=== Problem description ===
From the first record below to the last, retype each one exactly.

◇ ◇ ◇ ◇ ◇ ◇ ◇

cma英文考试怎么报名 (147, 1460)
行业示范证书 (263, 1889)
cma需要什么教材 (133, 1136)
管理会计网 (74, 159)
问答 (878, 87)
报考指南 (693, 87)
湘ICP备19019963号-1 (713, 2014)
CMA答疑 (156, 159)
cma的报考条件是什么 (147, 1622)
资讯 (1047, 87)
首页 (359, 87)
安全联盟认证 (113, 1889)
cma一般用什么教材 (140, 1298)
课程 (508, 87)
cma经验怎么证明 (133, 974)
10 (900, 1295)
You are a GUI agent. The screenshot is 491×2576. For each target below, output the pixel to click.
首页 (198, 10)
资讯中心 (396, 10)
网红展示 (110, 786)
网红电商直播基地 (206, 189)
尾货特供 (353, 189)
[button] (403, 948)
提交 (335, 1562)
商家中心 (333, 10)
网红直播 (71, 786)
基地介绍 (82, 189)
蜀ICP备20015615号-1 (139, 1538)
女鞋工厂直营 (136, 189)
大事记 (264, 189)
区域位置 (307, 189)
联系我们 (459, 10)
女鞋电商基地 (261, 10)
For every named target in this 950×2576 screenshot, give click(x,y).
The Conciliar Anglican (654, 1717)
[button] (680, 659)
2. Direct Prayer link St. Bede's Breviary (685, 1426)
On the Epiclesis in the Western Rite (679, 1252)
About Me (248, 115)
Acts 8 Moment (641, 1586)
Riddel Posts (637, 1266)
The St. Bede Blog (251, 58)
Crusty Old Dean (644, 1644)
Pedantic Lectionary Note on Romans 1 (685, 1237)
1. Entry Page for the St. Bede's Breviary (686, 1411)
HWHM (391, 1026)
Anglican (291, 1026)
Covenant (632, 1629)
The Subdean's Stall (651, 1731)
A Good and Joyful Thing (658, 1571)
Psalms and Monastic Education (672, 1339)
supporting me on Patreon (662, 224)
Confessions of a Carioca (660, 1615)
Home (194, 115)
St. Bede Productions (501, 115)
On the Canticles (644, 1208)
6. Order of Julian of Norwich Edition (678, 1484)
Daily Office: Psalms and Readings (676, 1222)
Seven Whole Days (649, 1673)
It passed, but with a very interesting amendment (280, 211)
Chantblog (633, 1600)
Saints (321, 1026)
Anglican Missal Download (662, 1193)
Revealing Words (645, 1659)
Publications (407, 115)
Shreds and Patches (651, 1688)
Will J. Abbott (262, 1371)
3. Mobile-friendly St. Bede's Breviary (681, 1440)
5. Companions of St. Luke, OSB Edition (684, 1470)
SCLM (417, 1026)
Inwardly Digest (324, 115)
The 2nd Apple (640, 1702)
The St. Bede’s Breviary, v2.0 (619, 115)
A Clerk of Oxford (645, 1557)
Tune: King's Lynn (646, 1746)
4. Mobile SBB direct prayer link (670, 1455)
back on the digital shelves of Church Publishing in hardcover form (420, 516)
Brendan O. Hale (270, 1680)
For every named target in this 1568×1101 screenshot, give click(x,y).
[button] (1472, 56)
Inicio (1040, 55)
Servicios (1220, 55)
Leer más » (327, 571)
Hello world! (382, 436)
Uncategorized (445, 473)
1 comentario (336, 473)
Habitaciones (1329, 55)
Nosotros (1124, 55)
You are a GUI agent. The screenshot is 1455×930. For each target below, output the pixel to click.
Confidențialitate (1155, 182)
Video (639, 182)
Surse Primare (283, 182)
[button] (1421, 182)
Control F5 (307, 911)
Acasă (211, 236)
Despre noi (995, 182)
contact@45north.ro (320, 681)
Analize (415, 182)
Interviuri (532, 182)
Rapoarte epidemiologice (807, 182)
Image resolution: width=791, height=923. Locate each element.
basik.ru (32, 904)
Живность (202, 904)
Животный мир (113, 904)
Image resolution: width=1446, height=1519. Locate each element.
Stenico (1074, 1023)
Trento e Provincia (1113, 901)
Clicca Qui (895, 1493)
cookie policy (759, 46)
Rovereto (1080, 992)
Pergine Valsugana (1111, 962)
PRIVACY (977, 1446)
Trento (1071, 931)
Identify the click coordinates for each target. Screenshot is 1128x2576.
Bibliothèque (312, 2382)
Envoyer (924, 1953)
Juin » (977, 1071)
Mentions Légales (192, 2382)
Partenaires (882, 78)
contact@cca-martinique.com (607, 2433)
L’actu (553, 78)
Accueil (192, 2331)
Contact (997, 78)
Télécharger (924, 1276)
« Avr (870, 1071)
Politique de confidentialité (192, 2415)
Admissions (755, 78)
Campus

◇ ◇ ◇ ◇ ◇ ◇ ◇

=== Answer to the exercise ===
cma英文考试怎么报名 (147, 1460)
行业示范证书 (263, 1889)
cma需要什么教材 (133, 1136)
管理会计网 (74, 159)
问答 (878, 87)
报考指南 (693, 87)
湘ICP备19019963号-1 (713, 2014)
CMA答疑 (156, 159)
cma的报考条件是什么 (147, 1622)
资讯 (1047, 87)
首页 (359, 87)
安全联盟认证 (113, 1889)
cma一般用什么教材 (140, 1298)
课程 (508, 87)
cma经验怎么证明 (133, 974)
10 (900, 1295)
You are a GUI agent. The screenshot is 491×2576. For each target below, output the pixel to click.
首页 (198, 10)
资讯中心 (396, 10)
网红展示 (110, 786)
网红电商直播基地 (206, 189)
尾货特供 (353, 189)
[button] (403, 948)
提交 (335, 1562)
商家中心 (333, 10)
网红直播 (71, 786)
基地介绍 (82, 189)
蜀ICP备20015615号-1 (139, 1538)
女鞋工厂直营 (136, 189)
大事记 (264, 189)
区域位置 (307, 189)
联系我们 (459, 10)
女鞋电商基地 (261, 10)
For every named target in this 950×2576 screenshot, give click(x,y).
The Conciliar Anglican (654, 1717)
[button] (680, 659)
2. Direct Prayer link St. Bede's Breviary (685, 1426)
On the Epiclesis in the Western Rite (679, 1252)
About Me (248, 115)
Acts 8 Moment (641, 1586)
Riddel Posts (637, 1266)
The St. Bede Blog (251, 58)
Crusty Old Dean (644, 1644)
Pedantic Lectionary Note on Romans 1 (685, 1237)
1. Entry Page for the St. Bede's Breviary (686, 1411)
HWHM (391, 1026)
Anglican (291, 1026)
Covenant (632, 1629)
The Subdean's Stall (651, 1731)
A Good and Joyful Thing (658, 1571)
Psalms and Monastic Education (672, 1339)
supporting me on Patreon (662, 224)
Confessions of a Carioca (660, 1615)
Home (194, 115)
St. Bede Productions (501, 115)
On the Canticles (644, 1208)
6. Order of Julian of Norwich Edition (678, 1484)
Daily Office: Psalms and Readings (676, 1222)
Seven Whole Days (649, 1673)
It passed, but with a very interesting amendment (280, 211)
Chantblog (633, 1600)
Saints (321, 1026)
Anglican Missal Download (662, 1193)
Revealing Words (645, 1659)
Publications (407, 115)
Shreds and Patches (651, 1688)
Will J. Abbott (262, 1371)
3. Mobile-friendly St. Bede's Breviary (681, 1440)
5. Companions of St. Luke, OSB Edition (684, 1470)
SCLM (417, 1026)
Inwardly Digest (324, 115)
The 2nd Apple (640, 1702)
The St. Bede’s Breviary, v2.0 (619, 115)
A Clerk of Oxford (645, 1557)
Tune: King's Lynn (646, 1746)
4. Mobile SBB direct prayer link (670, 1455)
back on the digital shelves of Church Publishing in hardcover form (420, 516)
Brendan O. Hale (270, 1680)
For every named target in this 1568×1101 screenshot, give click(x,y).
[button] (1472, 56)
Inicio (1040, 55)
Servicios (1220, 55)
Leer más » (327, 571)
Hello world! (382, 436)
Uncategorized (445, 473)
1 comentario (336, 473)
Habitaciones (1329, 55)
Nosotros (1124, 55)
You are a GUI agent. The screenshot is 1455×930. For each target below, output the pixel to click.
Confidențialitate (1155, 182)
Video (639, 182)
Surse Primare (283, 182)
[button] (1421, 182)
Control F5 (307, 911)
Acasă (211, 236)
Despre noi (995, 182)
contact@45north.ro (320, 681)
Analize (415, 182)
Interviuri (532, 182)
Rapoarte epidemiologice (807, 182)
Image resolution: width=791, height=923. Locate each element.
basik.ru (32, 904)
Живность (202, 904)
Животный мир (113, 904)
Image resolution: width=1446, height=1519. Locate each element.
Stenico (1074, 1023)
Trento e Provincia (1113, 901)
Clicca Qui (895, 1493)
cookie policy (759, 46)
Rovereto (1080, 992)
Pergine Valsugana (1111, 962)
PRIVACY (977, 1446)
Trento (1071, 931)
Identify the click coordinates for each target. Screenshot is 1128x2576.
Bibliothèque (312, 2382)
Envoyer (924, 1953)
Juin » (977, 1071)
Mentions Légales (192, 2382)
Partenaires (882, 78)
contact@cca-martinique.com (607, 2433)
L’actu (553, 78)
Accueil (192, 2331)
Contact (997, 78)
Télécharger (924, 1276)
« Avr (870, 1071)
Politique de confidentialité (192, 2415)
Admissions (755, 78)
Campus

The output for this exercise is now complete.